Kathryn, asal Michigan, kini bergelar doktor. Dia mempelajari gamelan Jawa di Solo. Bahkan sampai bisa ngendang –membunyikan kendang, instrumen tersulit di gamelan.

Kathryn rupanya jatuh cinta ke instrumen kendang –kemudian jatuh cinta pula ke pria Solo di belakang kendang tersebut: Wakidi Dwijo Martono. Dia pun kawin dengannya. Kini Kathryn bekerja di Jakarta. Setelah pensiun nanti akan menetap di Solo.

Saya sudah berkomunikasi dengan Kathryn. Dia lagi sibuk mengerjakan penerjemahan pertunjukan wayang kulit ke dalam bahasa Inggris. Dengan demikian akan ada teks Inggris di layar YouTube kelak. Yang diterjemahkan oleh orang yang sangat mengerti wayang dan sangat –tentu saja– menguasai bahasa Inggris.

Sesekali Kathryn ikut menjadi sinden di pementasan Ki Purbo atau Seno Nugroho.

Ki Purbo sudah pernah pula ke kampung Kathryn di Michigan. Ia mendalang di sana –di dalam gedung. Sudah berkali-kali Ki Purbo pentas di Amerika. Di berbagai kota di sana. Ia juga pernah pentas di Inggris, Austria, Jepang dan banyak negara lainnya.

Kesenimanan Ki Purbo juga terlihat dari bagaimana ia menyikapi Covid. Ketika berkerumun dilarang. Jarak harus dijaga. Tinggal pun di rumah saja.

Di awal pandemi itu Ki Purbo kelihatan sedih sekali. Terutama ketika melihat begitu banyak yang ikut menggantungkan hidup padanya.

“Mengapa terjadi pandemi. Kapan pandemi berakhir”. Pertanyaan itu mengusik batinnya. Maka kesenimanan Ki Purbo muncul. Ia ingin mendalang. Di rumahnya. Sendirian. Tanpa gamelan. Tanpa sinden. Tanpa siapa-siapa.

Betapa sepinya.

Betapa sunyinya.

Betapa mengiris-iris hatinya.

Malam itu Ki Purbo tetap mengenakan pakaian dalang. Lengkap dengan blangkon dan kerisnya. Resmi sekali. Seperti layaknya akan pentas besar. Bahkan ia juga membawa sesajen. Dengan tokoh wayang Betari Durga yang dibungkus kain putih.

Ia sadar adegan sesaji itu bisa dikecam kalangan agamawan garis jingga. Maka ia jelaskan: sesajen itu bukan untuk dipersembahkan kepada setan. “Setan tidak makan buah-buahan,” katanya.

Sesajen itu ia maksudkan sebagai rasa syukur. Bahwa di tengah pandemi ia masih hidup. Masih segar. Masih bisa mendalang.

Meski harus sendirian.

Mendalang itu harus mengerjakan banyak tugas: tangannya, kakinya, mulutnya dan bibirnya. Malam itu Ki Purbo masih menambah satu pekerjaan lagi untuk dirinya. Ia taruh alat musik ”gender” di depannya –instrumen yang juga sulit. Ia akan mendalang sambil menggender. Juga sambil menabuh gendang –suara gendang itu diwakili suara di mulutnya.
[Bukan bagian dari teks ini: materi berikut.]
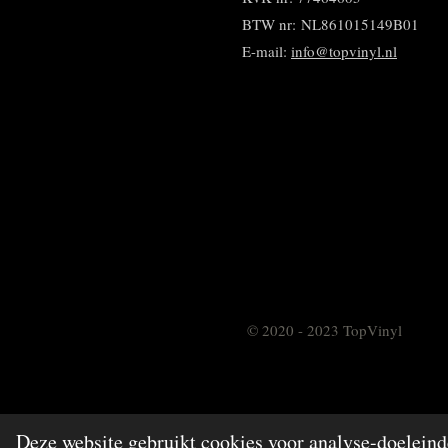
BTW nr:
NL861015149B01
E-mail:
info@topvinyl.nl
© 2020 - 2023 TopVinyl
Deze website gebruikt cookies voor analyse-doeleinde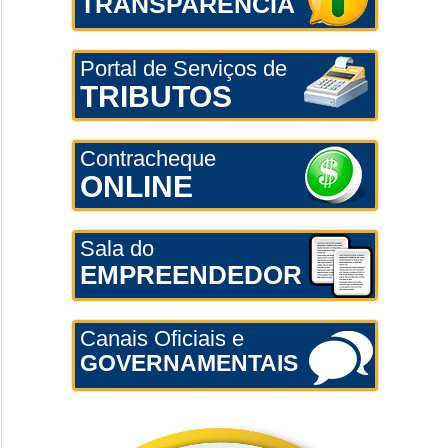
TRANSPARÊNCIA
Portal de Serviços de
TRIBUTOS
Contracheque
ONLINE
Sala do
EMPREENDEDOR
Canais Oficiais e
GOVERNAMENTAIS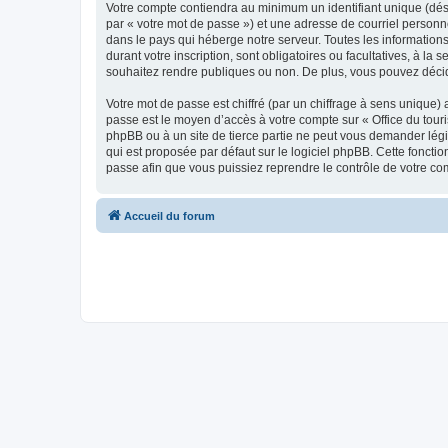
Votre compte contiendra au minimum un identifiant unique (dés
par « votre mot de passe ») et une adresse de courriel personn
dans le pays qui héberge notre serveur. Toutes les informations
durant votre inscription, sont obligatoires ou facultatives, à l
souhaitez rendre publiques ou non. De plus, vous pouvez décide
Votre mot de passe est chiffré (par un chiffrage à sens unique) 
passe est le moyen d’accès à votre compte sur « Office du tour
phpBB ou à un site de tierce partie ne peut vous demander légi
qui est proposée par défaut sur le logiciel phpBB. Cette foncti
passe afin que vous puissiez reprendre le contrôle de votre co
Accueil du forum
Kalau tidak ada pandemi tidak mungkin ada dalang melakukan itu. Saking inginnya tetap berkarya di masa pandemi Ki Purbo melakukan apa pun yang mungkin dilakukan.

Kehadiran gender itu ternyata sangat mewarnai. Tapi Ki Purbo harus membagi tangannya. Kapan menggerakkan wayang, kapan menabuh gender.
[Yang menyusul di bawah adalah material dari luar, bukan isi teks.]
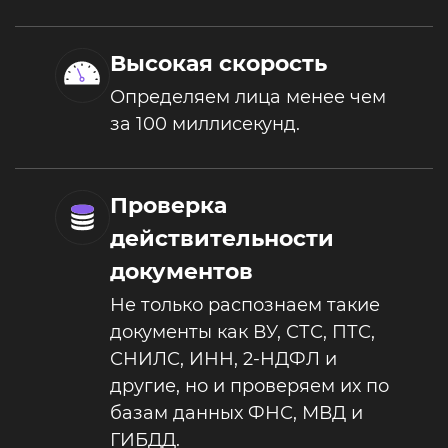
Высокая скорость
Определяем лица менее чем
за 100 миллисекунд.
Проверка
действительности
документов
Не только распознаем такие
документы как ВУ, СТС, ПТС,
СНИЛС, ИНН, 2-НДФЛ и
другие, но и проверяем их по
базам данных ФНС, МВД и
ГИБДД.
Saya begitu terharu melihatnya di YouTube.

Malam itu Ki Purbo memainkan lakon ‘Sudomolo’. Hanya ada satu orang ‘lain’ di situ. Yakni anaknya nomor dua. Yang memegang kamera. Untuk live streaming.

Lakon ‘Sudomolo’ sendiri dipilih karena konstektual: itu adalah doa dari Ki Purbo agar pandemi segera lenyap.

Itu dilambangkan tokoh Betari Durga di lakon itu. Yang asalnya adalah bidadari cantik di alam kedewaan. Karena berbuat jahat dia jadi raksasa wanita yang buruk. Dia juga jadi pembawa segala bencana di alam dunia.

Setelah puluhan tahun menjalani hidup sebagai raksasa, Durga ingin kembali menjadi bidadari. Agar dunia bisa kembali tenteram. Satu-satunya yang bisa ‘meruwat’ Durga adalah si bungsu Pandawa, Sadewa.

Maka berkat kesakitan Sadewa, Durga pun bisa kembali jadi bidadari yang cantik.

“Itu lakon kreasi Anda sendiri atau sesuai dengan pakem pewayangan?” tanya saya.

“Itu ada di kitab sastra Sudomolo karya sastrawan Agung Prof. Dr. Raden Mas Purbatjaraka,” ujar Ki Purbo. Yang lahir tahun 1884.

Tanpa gamelan dan sinden, seorang dalang ternyata tetap bisa tampil mengharukan. Hanya saja ketika adegan perang memang terasa tidak serunya. Sepo.

Apa pun, setidaknya pandemi telah memaksa segala macam kreasi terlahirkan.

Lalu jadilah kehidupan baru: dalang virtual. Dalang Youtube. Dengan penonton puluhan sampai ratusan ribu orang.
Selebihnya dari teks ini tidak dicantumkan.